Reputation: 729
I have implemented a TreeModel to adapt an existing data model for visualization as a JTree. I have hit a problem with nodes that have multiple identical child (leaf) nodes. For example, consider a JTree with leaf nodes which are Strings. There is a problem whenever a parent node contains children with the same String value. The TreePath to these leaf nodes is identical, and as Strings, equals() returns true. The documentation calls this out explicitly:
JTree and its related classes make extensive use of TreePaths for indentifying nodes in the TreeModel. If a TreeModel returns the same object, as compared by equals, at two different indices under the same parent than the resulting TreePath objects will be considered equal as well. Some implementations may assume that if two TreePaths are equal, they identify the same node. If this condition is not met, painting problems and other oddities may result. In other words, if getChild for a given parent returns the same Object (as determined by equals) problems may result, and it is recommended you avoid doing this.

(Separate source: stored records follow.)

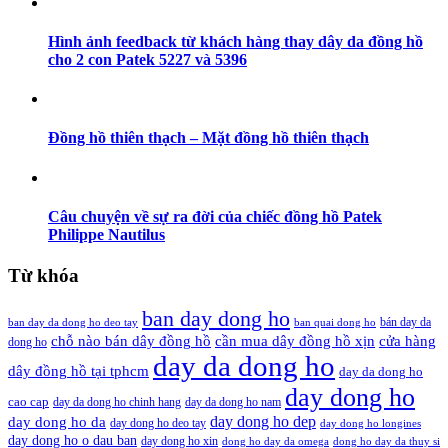
Hình ảnh feedback từ khách hàng thay dây da đồng hồ
cho 2 con Patek 5227 và 5396
Đồng hồ thiên thạch – Mặt đồng hồ thiên thạch
Câu chuyện về sự ra đời của chiếc đồng hồ Patek
Philippe Nautilus
Từ khóa
ban day dong ho
bán day da
ban day da dong ho deo tay
ban quai dong ho
cần mua dây đồng hồ xịn
chỗ nào bán dây đồng hồ
cửa hàng
dong ho
day da dong ho
dây đồng hồ tại tphcm
day da dong ho
day dong ho
cao cap
day da dong ho chinh hang
day da dong ho nam
day dong ho dep
day dong ho da
day dong ho deo tay
day dong ho longines
day dong ho o dau ban
day dong ho xin
dong ho day da omega
dong ho day da thuy si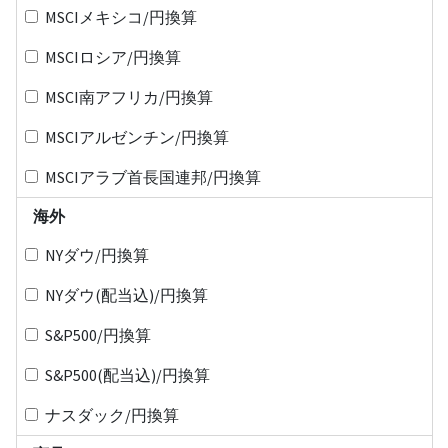
MSCIメキシコ/円換算
MSCIロシア/円換算
MSCI南アフリカ/円換算
MSCIアルゼンチン/円換算
MSCIアラブ首長国連邦/円換算
海外
NYダウ/円換算
NYダウ(配当込)/円換算
S&P500/円換算
S&P500(配当込)/円換算
ナスダック/円換算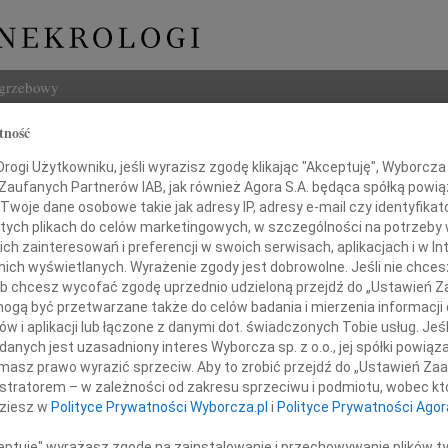
ogrzebowy
tność
Szukaj
ogi Użytkowniku, jeśli wyrazisz zgodę klikając "Akceptuję", Wyborcza sp
Imię i na
 Zaufanych Partnerów IAB, jak również Agora S.A. będąca spółką powi
Twoje dane osobowe takie jak adresy IP, adresy e-mail czy identyfikato
 tych plikach do celów marketingowych, w szczególności na potrzeby 
 zainteresowań i preferencji w swoich serwisach, aplikacjach i w Int
w nich wyświetlanych. Wyrażenie zgody jest dobrowolne. Jeśli nie chce
INNE NE
 lub chcesz wycofać zgodę uprzednio udzieloną przejdź do „Ustawień
07.0
gą być przetwarzane także do celów badania i mierzenia informacji
Dziek
w i aplikacji lub łączone z danymi dot. świadczonych Tobie usług. Jeś
Drogiemu Przyjacielowi
07.0
nych jest uzasadniony interes Wyborcza sp. z o.o., jej spółki powiąza
Nasze
masz prawo wyrazić sprzeciw. Aby to zrobić przejdź do „Ustawień Z
Piotrowi Osęce
Jacek
istratorem – w zależności od zakresu sprzeciwu i podmiotu, wobec któ
Z wie
dziesz w
Polityce Prywatności Wyborcza.pl
i
Polityce Prywatności Agor
Małgo
razy współczucia po śmierci
W dni
ceptuję" wyrażasz zgodę na zainstalowanie i przechowywanie plików t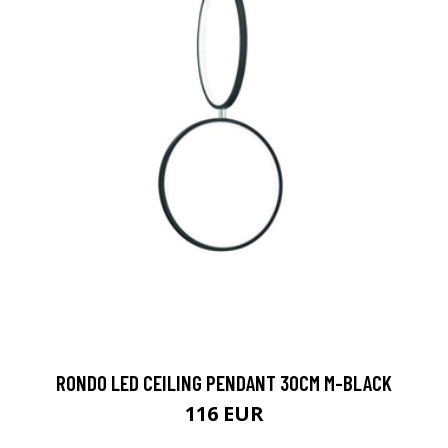
RONDO LED CEILING PENDANT 30CM M-BLACK
116 EUR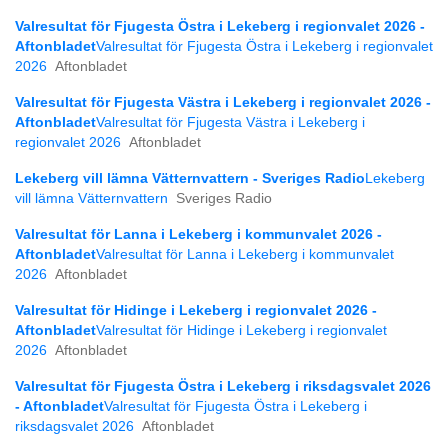
Valresultat för Fjugesta Östra i Lekeberg i regionvalet 2026 -
Aftonbladet
Valresultat för Fjugesta Östra i Lekeberg i regionvalet
2026
Aftonbladet
Valresultat för Fjugesta Västra i Lekeberg i regionvalet 2026 -
Aftonbladet
Valresultat för Fjugesta Västra i Lekeberg i
regionvalet 2026
Aftonbladet
Lekeberg vill lämna Vätternvattern - Sveriges Radio
Lekeberg
vill lämna Vätternvattern
Sveriges Radio
Valresultat för Lanna i Lekeberg i kommunvalet 2026 -
Aftonbladet
Valresultat för Lanna i Lekeberg i kommunvalet
2026
Aftonbladet
Valresultat för Hidinge i Lekeberg i regionvalet 2026 -
Aftonbladet
Valresultat för Hidinge i Lekeberg i regionvalet
2026
Aftonbladet
Valresultat för Fjugesta Östra i Lekeberg i riksdagsvalet 2026
- Aftonbladet
Valresultat för Fjugesta Östra i Lekeberg i
riksdagsvalet 2026
Aftonbladet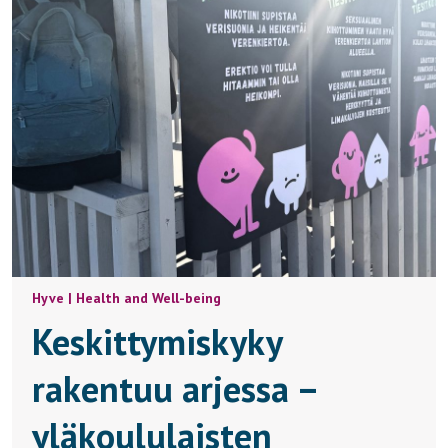
Hyve | Health and Well-being
Keskittymiskyky
rakentuu arjessa –
yläkoululaisten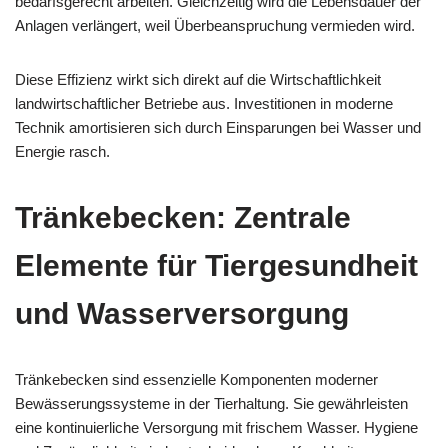
bedarfsgerecht arbeiten. Gleichzeitig wird die Lebensdauer der
Anlagen verlängert, weil Überbeanspruchung vermieden wird.
Diese Effizienz wirkt sich direkt auf die Wirtschaftlichkeit
landwirtschaftlicher Betriebe aus. Investitionen in moderne
Technik amortisieren sich durch Einsparungen bei Wasser und
Energie rasch.
Tränkebecken: Zentrale
Elemente für Tiergesundheit
und Wasserversorgung
Tränkebecken sind essenzielle Komponenten moderner
Bewässerungssysteme in der Tierhaltung. Sie gewährleisten
eine kontinuierliche Versorgung mit frischem Wasser. Hygiene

Is there a way around this? The only thing I've come up with so far (theoretically - I haven't implemented and verified that it will work) is to wrap a String in another class, override toString() to return the wrapped string, and take advantage of the default equals() method which tests that the actual wrapper objects must be identical (same instance) to return true. This seems like a terrible hack. Anyone?
Edit: I ended up using the proposed method. I need to support multiple instances of the same String as children of the same parent for my application, and found no other workaround. It works, but...
Upvotes: 2
Views: 257
Reputation: 111
My advice is to create a subclass of TreeNode, and override the method equals. (Inside the TreeNode you save your string). And i think with this you can use the DefaultTreeModel of java.